Well, this morning H asked if I had time to talk. His boss overseas had emailed him about a job and asked if he was interested. Of course he has to recover and get cleared.
Then the big stuff, "we need to talk about what's going on with us." If you remember I asked you for a divorce. I did ok on the DB stuff for some of it, not so good on others. He hasn't changed his mind, "isn't in love with me anymore" He has been texting OP but he says nobody special.
I wish I could remember everything that was said. I did say one of my biggest regrets was not making him feel loved and wanted because I did. Talked about looking back at the last 18 years and some of our(my) pitfalls. He said the last 6 years being away he drifted away from me.
Agreed that we get along and have fun, but he's looking at that as more of a friendship but thinks it's a good thing.

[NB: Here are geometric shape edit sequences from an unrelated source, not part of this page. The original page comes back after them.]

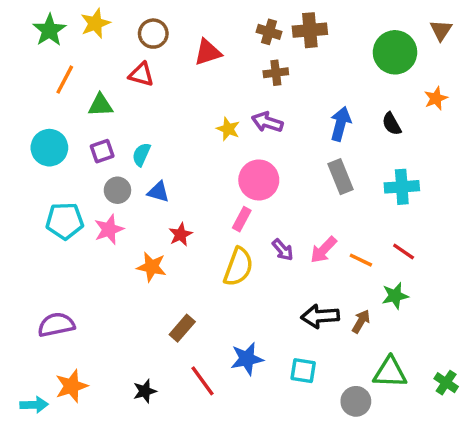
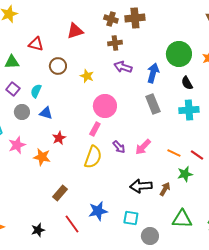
brown circle: (153, 34) -> (58, 66), moved
green circle: (395, 52) -> (179, 54), moved
purple arrow: (267, 122) -> (123, 67), moved
black semicircle: (392, 124) -> (187, 83), moved
purple square: (102, 151) -> (13, 89), turned -32
pink star: (109, 229) -> (17, 145), moved
red line: (404, 252) -> (197, 155), moved
orange line: (361, 260) -> (174, 153), moved
gray circle: (356, 401) -> (150, 236), moved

I guess he's finally ready to tell the girls. Doesn't want to go through lawyers, he is going to make sure we are taken care of, he cares for my well-being and of course his kids. He actually isn't sure filing D is the best thing to do. Financially with taxes, says I wouldn't be able to afford the house (of course I responded that he would have to support me legally) I wouldn't have insurance.
I did say that I accept it is what he wants, but it is not what I want and it makes me sad that he can't see potential.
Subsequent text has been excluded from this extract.